Grave goods – objects buried with the dead – are one of our richest archaeological sources for this period. A warrior might be buried with weapons and armour. A wealthy woman might be buried with jewellery, weaving equipment and imported goods. The quality and variety of grave goods tells historians about a person’s status, trade connections and beliefs.
The British Museum’s Room 41 holds the largest and finest Anglo-Saxon collection in the world, and is worth exploring with your class online.
The “Dark Ages” – a useful myth to challenge
Children often encounter the phrase “Dark Ages” in relation to this period. It’s worth addressing directly, because historians have largely moved away from it.
The term suggests a period of decline and ignorance after the fall of Rome. In reality, the Anglo-Saxon period saw the development of the English language, the creation of extraordinary art and literature (Beowulf, the Exeter Book of riddles), the establishment of monasteries as centres of learning, and the gradual formation of England as a nation.
The Ashmolean Museum notes that by the later Anglo-Saxon period, English coinage was the major trading currency of northern Europe – hardly a picture of darkness and stagnation. Challenging the “Dark Ages” label is a good critical thinking exercise for Upper KS2, and a natural way to introduce the idea that historical interpretation changes over time.
Alfred the Great and the struggle for England
No Anglo-Saxon facts post is complete without Alfred – the National Curriculum names him explicitly, he’s a regular feature in KS2 assessments, and his story pulls together several of the topic’s biggest themes.
Alfred was King of Wessex from AD 871, at a time when Viking raids had become Viking conquest. By the late 870s, the Danes had taken most of England and Alfred himself was in hiding in the Somerset marshes. He regrouped, defeated the Danish leader Guthrum at the Battle of Edington in AD 878, and negotiated the Danelaw – a treaty that gave the Vikings control of northern and eastern England while Alfred held the south and west.
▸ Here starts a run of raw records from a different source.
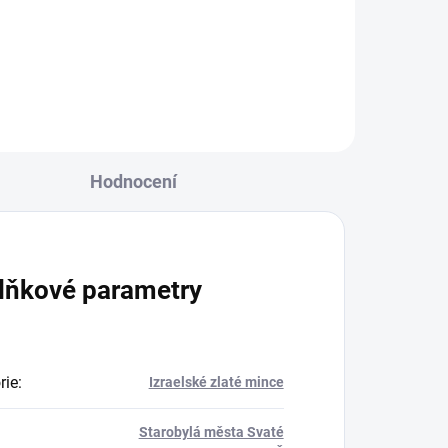
mincí v sérii Views of Jerusalem
(Pohledy na Jeruzalem)
izraelské...
Hodnocení
lňkové parametry
rie
:
Izraelské zlaté mince
Starobylá města Svaté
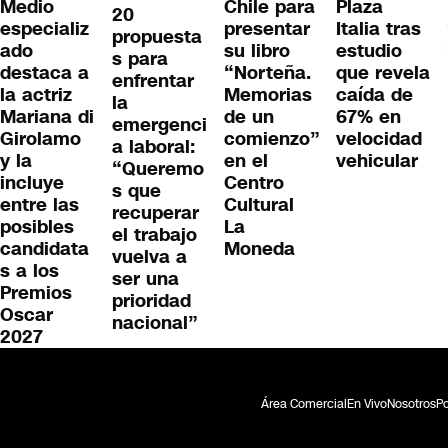
Medio
Chile para
Plaza
20
especializ
presentar
Italia tras
propuesta
ado
su libro
estudio
s para
destaca a
“Norteña.
que revela
enfrentar
la actriz
Memorias
caída de
la
Mariana di
de un
67% en
emergenci
Girolamo
comienzo”
velocidad
a laboral:
y la
en el
vehicular
“Queremo
incluye
Centro
s que
entre las
Cultural
recuperar
posibles
La
el trabajo
candidata
Moneda
vuelva a
s a los
ser una
Premios
prioridad
Oscar
nacional”
2027
Área Comercial
En Vivo
Nosotros
Po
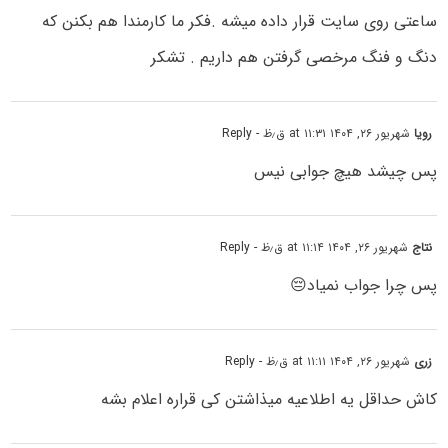
ساعتی روی سایت قرار داده میشه .فکر ما کارمندا هم بکنن که
دنگ و فنگ مرخصی گرفتن هم داریم . تشکر
رویا
شهریور ۲۶, ۱۴۰۴ at ۱۱:۳۱ ق٫ظ
- Reply
پس چیشد هیچ جوابی نیس
نتاج
شهریور ۲۶, ۱۴۰۴ at ۱۱:۱۴ ق٫ظ
- Reply
پس چرا جواب نمیاد😔
زری
شهریور ۲۶, ۱۴۰۴ at ۱۱:۱۱ ق٫ظ
- Reply
کاش حداقل یه اطلاعیه میذاشتن کی قراره اعلام بشه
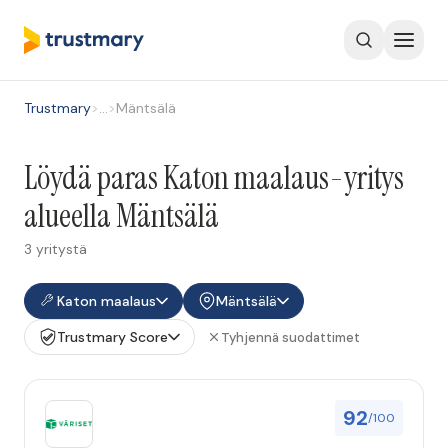
Trustmary
>
…
>
Mäntsälä
Löydä paras Katon maalaus-yritys
alueella Mäntsälä
3 yritystä
Katon maalaus
Mäntsälä
Trustmary Score
Tyhjennä suodattimet
92
/100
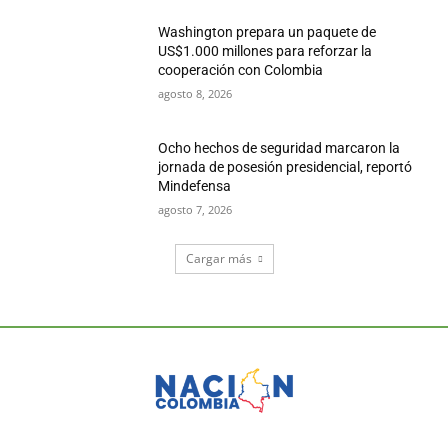
Washington prepara un paquete de
US$1.000 millones para reforzar la
cooperación con Colombia
agosto 8, 2026
Ocho hechos de seguridad marcaron la
jornada de posesión presidencial, reportó
Mindefensa
agosto 7, 2026
Cargar más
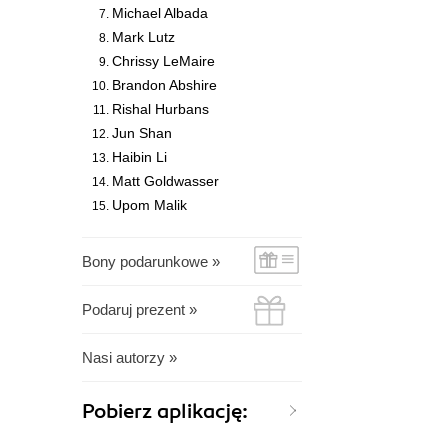
Michael Albada
Mark Lutz
Chrissy LeMaire
Brandon Abshire
Rishal Hurbans
Jun Shan
Haibin Li
Matt Goldwasser
Upom Malik
Bony podarunkowe »
Podaruj prezent »
Nasi autorzy »
Pobierz aplikację:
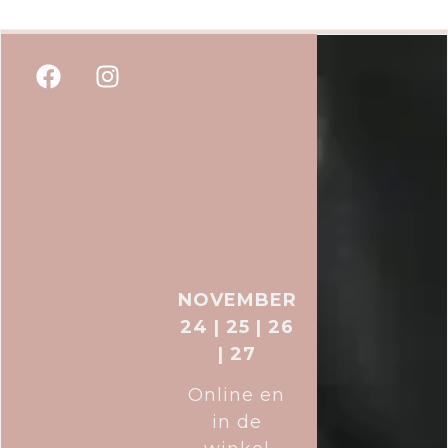
NOVEMBER
24 | 25 | 26
| 27
Online en
in de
What followed was remarkable. Alfred fortified his kingdom by building a network of burhs – defended towns positioned so that no part of Wessex was more than a day’s march from one. He reformed the law code, promoted literacy, and had key texts translated from Latin into Old English so that more people could access them. He is the only English monarch ever to have been called “the Great.”
He didn’t unify England himself – that fell to his grandson Æthelstan around AD 927 – but Alfred laid the foundations. His story is a good vehicle for the concepts of cause and consequence that the curriculum asks children to develop: why did the Vikings gain so much ground? What changed when Alfred took control? Was his reputation deserved?
Children often ask whether Alfred really did burn the cakes – the famous story in which a peasant woman scolded him for letting her cakes burn while he was lost in thought. It’s almost certainly a later legend rather than historical fact, but it’s a useful moment to discuss how stories about historical figures are created and why.
What ended the Anglo-Saxon period?
The Anglo-Saxon era ended at the Battle of Hastings in October 1066. King Harold II, who had only been on the throne since January of that year, was defeated and killed by William of Normandy’s invading army. With Harold’s death, Anglo-Saxon rule of England came to an end and the Norman period began.
The transition wasn’t entirely clean – Anglo-Saxon language, law and culture left deep marks on what followed. But 1066 is the conventional endpoint, and it’s the one children need to know for the National Curriculum.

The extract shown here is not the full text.